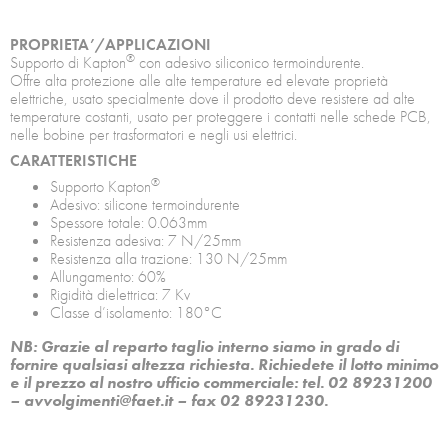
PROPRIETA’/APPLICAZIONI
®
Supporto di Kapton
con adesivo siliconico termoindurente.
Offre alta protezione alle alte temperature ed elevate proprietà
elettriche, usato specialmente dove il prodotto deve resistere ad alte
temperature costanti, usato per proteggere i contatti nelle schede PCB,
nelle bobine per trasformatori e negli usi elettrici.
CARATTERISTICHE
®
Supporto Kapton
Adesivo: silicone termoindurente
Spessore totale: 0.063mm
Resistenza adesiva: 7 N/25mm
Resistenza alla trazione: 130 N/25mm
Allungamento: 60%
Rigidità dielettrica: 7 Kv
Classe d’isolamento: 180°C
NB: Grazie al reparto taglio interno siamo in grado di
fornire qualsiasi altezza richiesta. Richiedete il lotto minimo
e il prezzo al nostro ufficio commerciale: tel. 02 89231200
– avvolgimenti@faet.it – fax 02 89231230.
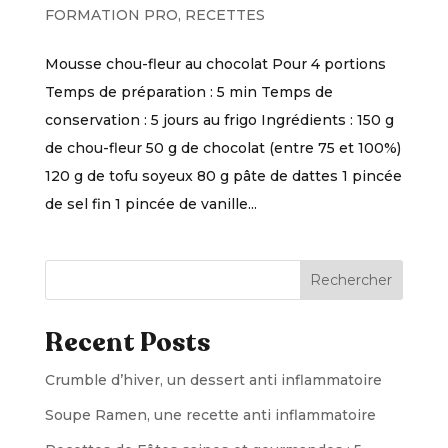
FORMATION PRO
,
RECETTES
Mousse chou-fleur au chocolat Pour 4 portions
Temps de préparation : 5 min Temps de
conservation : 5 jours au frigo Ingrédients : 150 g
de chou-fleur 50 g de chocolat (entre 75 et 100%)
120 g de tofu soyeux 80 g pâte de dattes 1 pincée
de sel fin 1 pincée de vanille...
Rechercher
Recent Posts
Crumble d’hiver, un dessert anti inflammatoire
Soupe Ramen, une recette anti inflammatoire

==

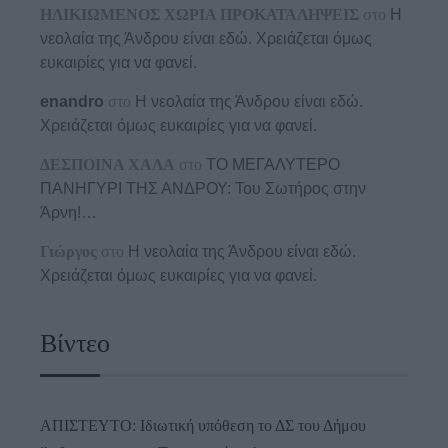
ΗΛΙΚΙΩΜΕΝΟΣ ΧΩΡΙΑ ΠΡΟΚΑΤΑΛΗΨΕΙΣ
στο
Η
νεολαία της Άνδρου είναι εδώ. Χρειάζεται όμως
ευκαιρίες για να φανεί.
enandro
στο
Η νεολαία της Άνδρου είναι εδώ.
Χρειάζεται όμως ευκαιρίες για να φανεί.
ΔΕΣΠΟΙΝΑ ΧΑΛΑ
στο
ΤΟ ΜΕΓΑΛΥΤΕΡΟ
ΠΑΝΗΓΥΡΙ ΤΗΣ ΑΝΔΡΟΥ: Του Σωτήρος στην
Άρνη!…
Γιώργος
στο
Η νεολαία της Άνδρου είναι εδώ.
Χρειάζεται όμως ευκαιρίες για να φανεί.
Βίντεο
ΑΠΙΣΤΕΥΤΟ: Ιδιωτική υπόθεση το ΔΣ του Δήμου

---

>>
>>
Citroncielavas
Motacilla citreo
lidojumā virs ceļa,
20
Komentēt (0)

To do.
Above this instruction are the records; retype exactly the lines from the one containing "PROPRIETA’/APPLICAZIONI" up to and including the one containing "elettriche, usato specialmente".

Problem solution.
PROPRIETA’/APPLICAZIONI
®
Supporto di Kapton
con adesivo siliconico termoindurente.
Offre alta protezione alle alte temperature ed elevate proprietà
elettriche, usato specialmente dove il prodotto deve resistere ad alte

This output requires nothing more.